Agent skill
topsis-ranker
TOPSIS (Technique for Order of Preference by Similarity to Ideal Solution) ranking skill for multi-criteria evaluation
Install this agent skill to your Project
npx add-skill https://github.com/a5c-ai/babysitter/tree/main/library/specializations/domains/business/decision-intelligence/skills/topsis-ranker
Metadata
Additional technical details for this skill
- domain
- business
- category
- quantitative-analysis
- priority
- medium
- specialization
- decision-intelligence
- tools libraries
-
[ "pyDecision", "scikit-mcda", "numpy" ]
SKILL.md
TOPSIS Ranker
Overview
The TOPSIS Ranker skill implements the Technique for Order of Preference by Similarity to Ideal Solution methodology for multi-criteria decision analysis.
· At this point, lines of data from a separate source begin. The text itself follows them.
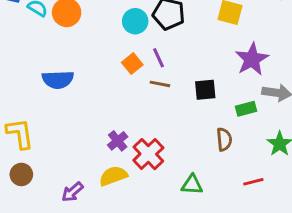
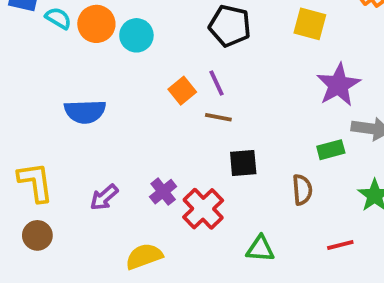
cyan circle: (135, 21) -> (136, 35), moved
black square: (205, 90) -> (243, 163), moved
yellow semicircle: (113, 176) -> (144, 256), moved
purple arrow: (72, 192) -> (104, 197), moved

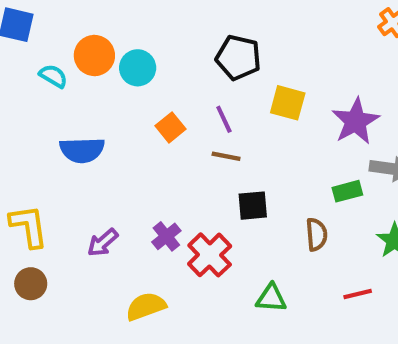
cyan semicircle: (58, 18) -> (53, 76), moved
yellow square: (310, 24) -> (288, 103), moved
orange square: (182, 91) -> (171, 127), moved

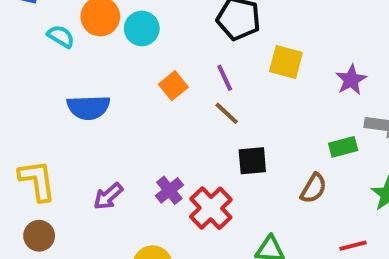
purple star: (356, 121) -> (351, 80), size x0.7
brown line: (226, 156) -> (227, 113), turned 32
brown semicircle: (316, 234) -> (314, 188), turned 36

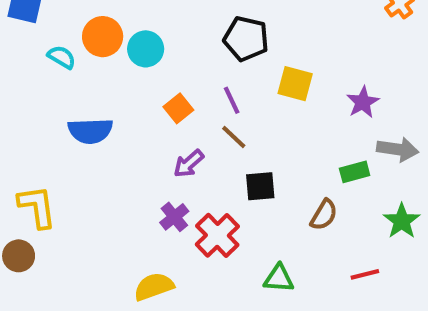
purple arrow: (108, 196) -> (189, 164), moved
brown circle: (39, 236) -> (19, 256), moved

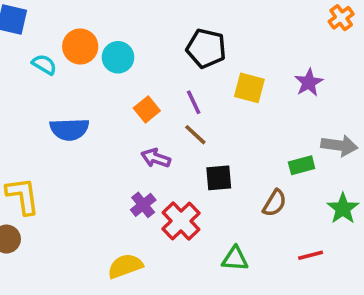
purple star: (363, 102) -> (309, 82), moved
purple arrow: (189, 164) -> (156, 158), turned 60

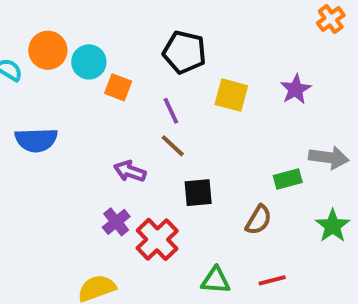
orange square: (147, 109) -> (118, 87), moved, turned -30
red line: (311, 255) -> (272, 280), moved

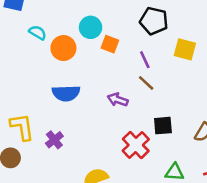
orange circle: (48, 50) -> (63, 48), moved
blue semicircle: (36, 140) -> (66, 93), moved
black square: (198, 193) -> (163, 126), moved
purple cross: (116, 222) -> (54, 140), moved

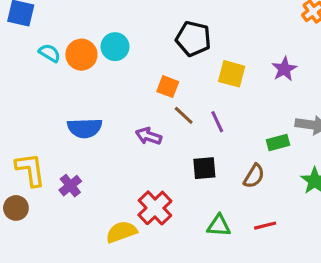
orange square: (110, 44) -> (168, 87), moved
orange circle: (63, 48) -> (81, 55), moved
purple line: (145, 60) -> (217, 122), moved
red cross: (136, 145) -> (155, 208), moved

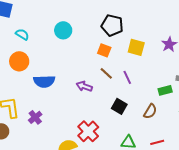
orange circle: (81, 55) -> (19, 61), moved
orange square: (168, 87) -> (104, 50), moved
black square: (204, 168) -> (119, 106), turned 35

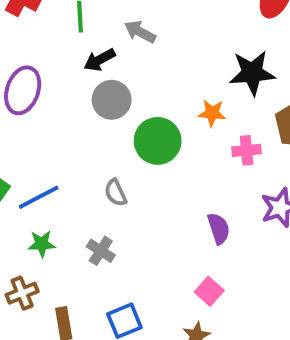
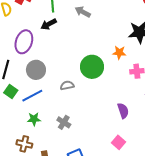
black arrow: (100, 60) -> (49, 24), moved
gray circle: (112, 100) -> (36, 70), moved
gray semicircle: (116, 193) -> (67, 85), moved, turned 104
brown cross: (22, 293) -> (24, 144), turned 35

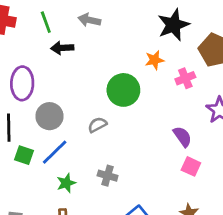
black arrow: (49, 24) -> (62, 48), moved, turned 42
pink square: (118, 142) -> (191, 166), moved

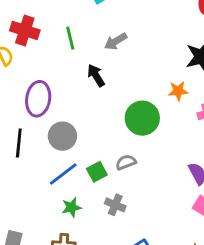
gray arrow: (89, 20) -> (116, 41), turned -50
black arrow: (62, 48) -> (96, 75), moved, turned 55
gray semicircle: (97, 125) -> (126, 162), moved
green square: (24, 155) -> (97, 172), moved, turned 36

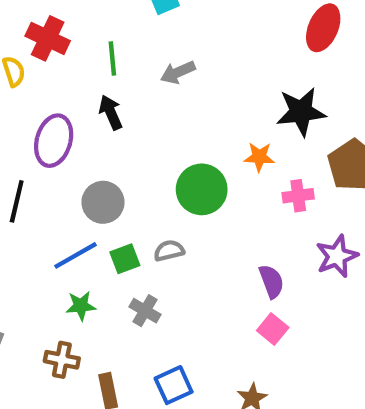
black arrow: (96, 75) -> (111, 112), moved
gray circle: (62, 136) -> (103, 202), moved

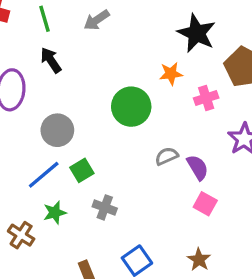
black star: (301, 112) -> (197, 33), turned -30
gray semicircle: (169, 251) -> (167, 156), moved
brown cross: (62, 360) -> (21, 235), moved, turned 32

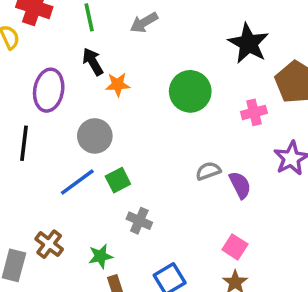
orange star: (171, 74) -> (118, 85), moved
green circle: (131, 107) -> (190, 91), moved
pink square: (205, 204) -> (235, 247), moved
green star: (55, 213) -> (101, 256), moved

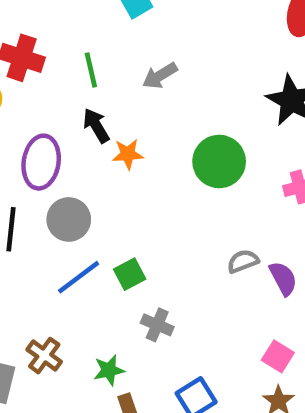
gray circle: (95, 136) -> (69, 219), moved

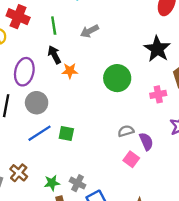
green square: (130, 274) -> (66, 134), turned 35
gray cross: (157, 325) -> (78, 183), moved
pink square: (278, 356) -> (131, 159), moved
It ranks alternatives based on their geometric distance from ideal and anti-ideal solutions, providing intuitive and mathematically sound rankings.
Capabilities
- Decision matrix normalization (vector, linear, max-min)
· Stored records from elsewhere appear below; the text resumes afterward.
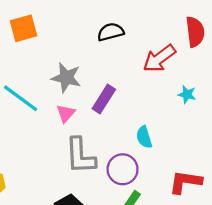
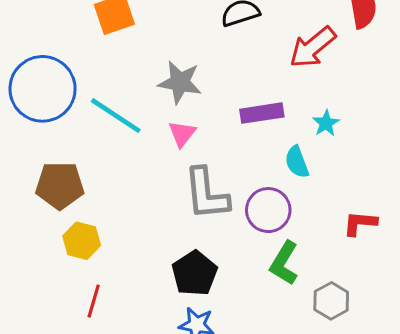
cyan star: (187, 94) -> (326, 123), moved, turned 30
purple rectangle: (104, 99) -> (262, 113), moved, turned 52
red L-shape: (185, 182) -> (360, 223), size x0.7

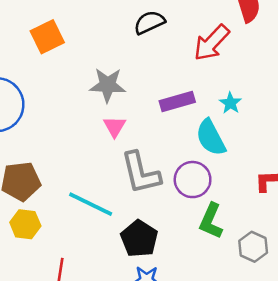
cyan line: (116, 116) -> (91, 204), moved
cyan semicircle: (297, 162) -> (211, 138), size x1.4
yellow hexagon: (82, 241) -> (25, 224), moved

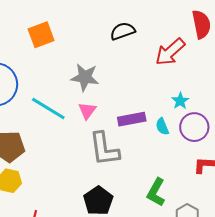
purple rectangle: (177, 102) -> (132, 119), moved
cyan semicircle: (211, 138) -> (162, 127), size x0.6
purple circle: (193, 180) -> (194, 127), moved
cyan line: (91, 204) -> (48, 109), moved

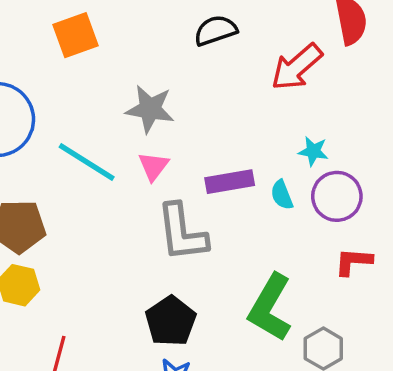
cyan star: (180, 101) -> (313, 151), turned -30
green L-shape: (156, 192) -> (270, 308), size x1.4

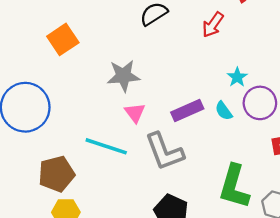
red arrow: (297, 67) -> (213, 25), size x0.7
cyan star: (313, 151) -> (237, 77), turned -30
cyan line: (87, 162) -> (106, 146), moved

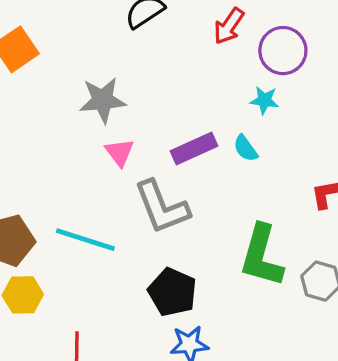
cyan star: (237, 77) -> (264, 100), turned -30
purple circle: (260, 103) -> (283, 51), moved
cyan line: (106, 146) -> (85, 240), moved

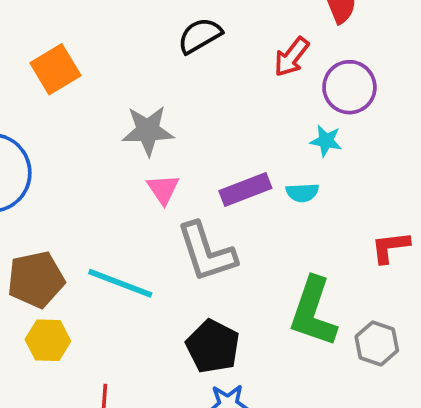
cyan semicircle: (246, 148) -> (302, 193), turned -60

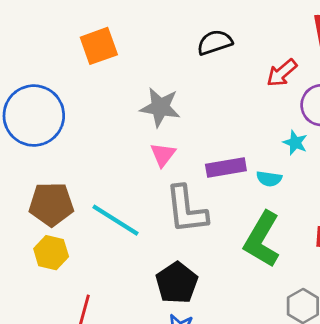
green L-shape: (313, 312) -> (262, 239), moved

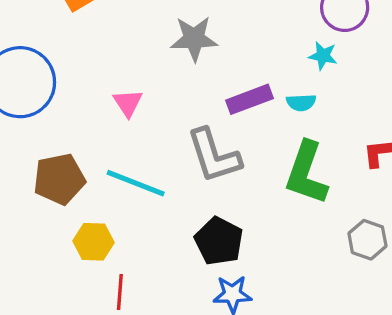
gray star: (160, 107) -> (194, 39), moved
pink triangle: (163, 155) -> (128, 103), moved
yellow hexagon: (51, 253) -> (93, 242), moved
- Weighted normalized matrix calculation
- Ideal and anti-ideal solution identification
- Euclidean distance calculation
- Relative closeness coefficient computation
- Alternative ranking generation
- Sensitivity analysis on weights
- Visualization of results
Used By Processes
- Multi-Criteria Decision Analysis (MCDA)
- Tech Stack Evaluation
- Geographic Market Analysis
Usage
Decision Matrix Construction
# Define decision matrix (alternatives x criteria)
decision_matrix = {
"alternatives": ["Option A", "Option B", "Option C", "Option D"],
"criteria": ["Cost", "Quality", "Time", "Risk"],
"values": [
[100000, 85, 12, 3], # Option A
[150000, 92, 8, 2], # Option B
[80000, 78, 15, 4], # Option C
[120000, 88, 10, 2] # Option D
],
"weights": [0.3, 0.35, 0.2, 0.15],
"criteria_type": ["cost", "benefit", "cost", "cost"] # minimize/maximize
}
Normalization Methods
- Vector Normalization: r_ij = x_ij / sqrt(sum(x_ij^2))
- Linear Normalization: r_ij = x_ij / max(x_j) for benefit, min(x_j) / x_ij for cost
- Max-Min Normalization: r_ij = (x_ij - min) / (max - min)
TOPSIS Algorithm Steps
- Construct normalized decision matrix
- Calculate weighted normalized matrix
- Determine ideal (A+) and anti-ideal (A-) solutions
- Calculate separation measures (S+ and S-)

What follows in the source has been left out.